■ **What is expected**:
Please return all of the material exactly, with no line missing.

■ **Data**:
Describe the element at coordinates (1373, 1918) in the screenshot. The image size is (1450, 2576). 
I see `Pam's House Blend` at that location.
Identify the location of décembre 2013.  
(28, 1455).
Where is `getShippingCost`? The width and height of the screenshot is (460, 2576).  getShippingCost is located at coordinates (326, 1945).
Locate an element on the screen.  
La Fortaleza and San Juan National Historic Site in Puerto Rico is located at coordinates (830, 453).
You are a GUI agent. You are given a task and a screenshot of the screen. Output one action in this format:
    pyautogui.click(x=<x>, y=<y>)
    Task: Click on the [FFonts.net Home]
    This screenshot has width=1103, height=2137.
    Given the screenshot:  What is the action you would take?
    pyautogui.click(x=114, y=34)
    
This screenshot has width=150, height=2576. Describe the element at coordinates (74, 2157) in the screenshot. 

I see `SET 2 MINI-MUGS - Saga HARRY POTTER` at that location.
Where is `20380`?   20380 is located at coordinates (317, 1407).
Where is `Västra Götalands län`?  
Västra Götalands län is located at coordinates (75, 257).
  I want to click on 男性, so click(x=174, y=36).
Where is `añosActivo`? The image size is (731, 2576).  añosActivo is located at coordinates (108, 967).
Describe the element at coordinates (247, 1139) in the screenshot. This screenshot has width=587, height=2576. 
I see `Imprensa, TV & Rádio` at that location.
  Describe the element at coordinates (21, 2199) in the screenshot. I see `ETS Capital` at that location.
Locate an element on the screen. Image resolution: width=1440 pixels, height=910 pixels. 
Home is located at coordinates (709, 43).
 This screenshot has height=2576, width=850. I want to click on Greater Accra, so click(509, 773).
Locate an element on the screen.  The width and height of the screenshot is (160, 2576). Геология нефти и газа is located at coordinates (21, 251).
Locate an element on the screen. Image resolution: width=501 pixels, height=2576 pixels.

■ **Answer to the problem**:
Describe the element at coordinates (1373, 1918) in the screenshot. The image size is (1450, 2576). 
I see `Pam's House Blend` at that location.
Identify the location of décembre 2013.  
(28, 1455).
Where is `getShippingCost`? The width and height of the screenshot is (460, 2576).  getShippingCost is located at coordinates (326, 1945).
Locate an element on the screen.  
La Fortaleza and San Juan National Historic Site in Puerto Rico is located at coordinates (830, 453).
You are a GUI agent. You are given a task and a screenshot of the screen. Output one action in this format:
    pyautogui.click(x=<x>, y=<y>)
    Task: Click on the [FFonts.net Home]
    This screenshot has width=1103, height=2137.
    Given the screenshot:  What is the action you would take?
    pyautogui.click(x=114, y=34)
    
This screenshot has width=150, height=2576. Describe the element at coordinates (74, 2157) in the screenshot. 

I see `SET 2 MINI-MUGS - Saga HARRY POTTER` at that location.
Where is `20380`?   20380 is located at coordinates (317, 1407).
Where is `Västra Götalands län`?  
Västra Götalands län is located at coordinates (75, 257).
  I want to click on 男性, so click(x=174, y=36).
Where is `añosActivo`? The image size is (731, 2576).  añosActivo is located at coordinates (108, 967).
Describe the element at coordinates (247, 1139) in the screenshot. This screenshot has width=587, height=2576. 
I see `Imprensa, TV & Rádio` at that location.
  Describe the element at coordinates (21, 2199) in the screenshot. I see `ETS Capital` at that location.
Locate an element on the screen. Image resolution: width=1440 pixels, height=910 pixels. 
Home is located at coordinates (709, 43).
 This screenshot has height=2576, width=850. I want to click on Greater Accra, so click(509, 773).
Locate an element on the screen.  The width and height of the screenshot is (160, 2576). Геология нефти и газа is located at coordinates (21, 251).
Locate an element on the screen. Image resolution: width=501 pixels, height=2576 pixels.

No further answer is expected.